Collected data
::::

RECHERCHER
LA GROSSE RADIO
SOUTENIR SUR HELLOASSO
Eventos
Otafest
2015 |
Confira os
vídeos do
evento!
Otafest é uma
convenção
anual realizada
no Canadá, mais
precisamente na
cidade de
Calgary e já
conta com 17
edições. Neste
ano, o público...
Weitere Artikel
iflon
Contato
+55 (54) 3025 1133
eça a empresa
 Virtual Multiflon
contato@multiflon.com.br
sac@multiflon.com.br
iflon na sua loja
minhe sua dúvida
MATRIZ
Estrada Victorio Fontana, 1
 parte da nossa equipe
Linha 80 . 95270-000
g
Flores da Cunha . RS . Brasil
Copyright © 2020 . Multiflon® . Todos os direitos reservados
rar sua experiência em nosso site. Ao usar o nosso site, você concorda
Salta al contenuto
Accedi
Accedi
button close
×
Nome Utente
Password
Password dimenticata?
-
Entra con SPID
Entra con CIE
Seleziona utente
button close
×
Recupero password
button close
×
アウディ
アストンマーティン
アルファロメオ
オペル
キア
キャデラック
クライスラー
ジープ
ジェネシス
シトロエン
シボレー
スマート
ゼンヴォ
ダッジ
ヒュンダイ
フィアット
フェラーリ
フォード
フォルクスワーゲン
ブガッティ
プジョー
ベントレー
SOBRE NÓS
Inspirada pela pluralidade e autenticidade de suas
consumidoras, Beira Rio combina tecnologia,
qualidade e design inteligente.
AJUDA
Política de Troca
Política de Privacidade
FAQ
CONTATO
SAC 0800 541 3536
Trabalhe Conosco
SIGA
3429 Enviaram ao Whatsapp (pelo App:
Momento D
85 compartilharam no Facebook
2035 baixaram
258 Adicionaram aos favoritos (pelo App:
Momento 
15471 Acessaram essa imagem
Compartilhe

::::

All entries shown above should be duplicated without a single difference.

#### WRITTEN REPLY:
RECHERCHER
LA GROSSE RADIO
SOUTENIR SUR HELLOASSO
Eventos
Otafest
2015 |
Confira os
vídeos do
evento!
Otafest é uma
convenção
anual realizada
no Canadá, mais
precisamente na
cidade de
Calgary e já
conta com 17
edições. Neste
ano, o público...
Weitere Artikel
iflon
Contato
+55 (54) 3025 1133
eça a empresa
 Virtual Multiflon
contato@multiflon.com.br
sac@multiflon.com.br
iflon na sua loja
minhe sua dúvida
MATRIZ
Estrada Victorio Fontana, 1
 parte da nossa equipe
Linha 80 . 95270-000
g
Flores da Cunha . RS . Brasil
Copyright © 2020 . Multiflon® . Todos os direitos reservados
rar sua experiência em nosso site. Ao usar o nosso site, você concorda
Salta al contenuto
Accedi
Accedi
button close
×
Nome Utente
Password
Password dimenticata?
-
Entra con SPID
Entra con CIE
Seleziona utente
button close
×
Recupero password
button close
×
アウディ
アストンマーティン
アルファロメオ
オペル
キア
キャデラック
クライスラー
ジープ
ジェネシス
シトロエン
シボレー
スマート
ゼンヴォ
ダッジ
ヒュンダイ
フィアット
フェラーリ
フォード
フォルクスワーゲン
ブガッティ
プジョー
ベントレー
SOBRE NÓS
Inspirada pela pluralidade e autenticidade de suas
consumidoras, Beira Rio combina tecnologia,
qualidade e design inteligente.
AJUDA
Política de Troca
Política de Privacidade
FAQ
CONTATO
SAC 0800 541 3536
Trabalhe Conosco
SIGA
3429 Enviaram ao Whatsapp (pelo App:
Momento D
85 compartilharam no Facebook
2035 baixaram
258 Adicionaram aos favoritos (pelo App:
Momento 
15471 Acessaram essa imagem
Compartilhe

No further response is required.